**Task to complete:** Leave the pictures out and print every record below exactly as it stands.

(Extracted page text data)
•••

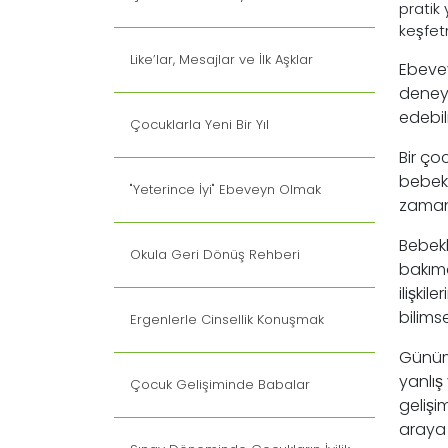
pratik 
keşfe
Like’lar, Mesajlar ve İlk Aşklar
Ebeveyn
deneyi
edebili
Çocuklarla Yeni Bir Yıl
Bir ç
bebekli
"Yeterince İyi" Ebeveyn Olmak
zamand
Bebekl
Okula Geri Dönüş Rehberi
bakıma 
ilişki
bilimse
Ergenlerle Cinsellik Konuşmak
Günü
yanlıs
Çocuk Gelişiminde Babalar
geliş
araya 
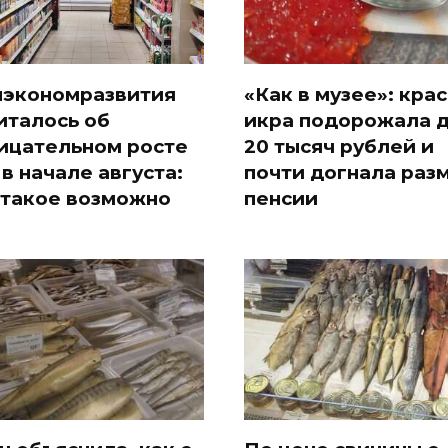
экономразвития
«Как в музее»: кра
италось об
икра подорожала 
ицательном росте
20 тысяч рублей и
 в начале августа:
почти догнала раз
 такое возможно
пенсии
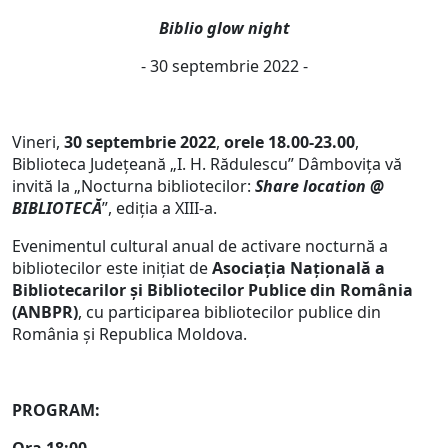
Biblio glow night
- 30 septembrie 2022 -
Vineri,
30 septembrie 2022
,
orele 18.00-23.00
,
Biblioteca Judeţeană „I. H. Rădulescu” Dâmboviţa vă
invită la „Nocturna bibliotecilor:
Share location @
BIBLIOTECĂ
”, ediția a XIII-a.
Evenimentul cultural anual de activare nocturnă a
bibliotecilor este inițiat de
Asociația Națională a
Bibliotecarilor și Bibliotecilor Publice din România
(ANBPR)
, cu participarea bibliotecilor publice din
România și Republica Moldova.
PROGRAM:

•••

**Response to this exercise:**
pratik 
keşfe
Like’lar, Mesajlar ve İlk Aşklar
Ebeveyn
deneyi
edebili
Çocuklarla Yeni Bir Yıl
Bir ç
bebekli
"Yeterince İyi" Ebeveyn Olmak
zamand
Bebekl
Okula Geri Dönüş Rehberi
bakıma 
ilişki
bilimse
Ergenlerle Cinsellik Konuşmak
Günü
yanlıs
Çocuk Gelişiminde Babalar
geliş
araya 
экономразвития
«Как в музее»: кра
италось об
икра подорожала 
ицательном росте
20 тысяч рублей и
 в начале августа:
почти догнала раз
 такое возможно
пенсии
Biblio glow night
- 30 septembrie 2022 -
Vineri,
30 septembrie 2022
,
orele 18.00-23.00
,
Biblioteca Judeţeană „I. H. Rădulescu” Dâmboviţa vă
invită la „Nocturna bibliotecilor:
Share location @
BIBLIOTECĂ
”, ediția a XIII-a.
Evenimentul cultural anual de activare nocturnă a
bibliotecilor este inițiat de
Asociația Națională a
Bibliotecarilor și Bibliotecilor Publice din România
(ANBPR)
, cu participarea bibliotecilor publice din
România și Republica Moldova.
PROGRAM:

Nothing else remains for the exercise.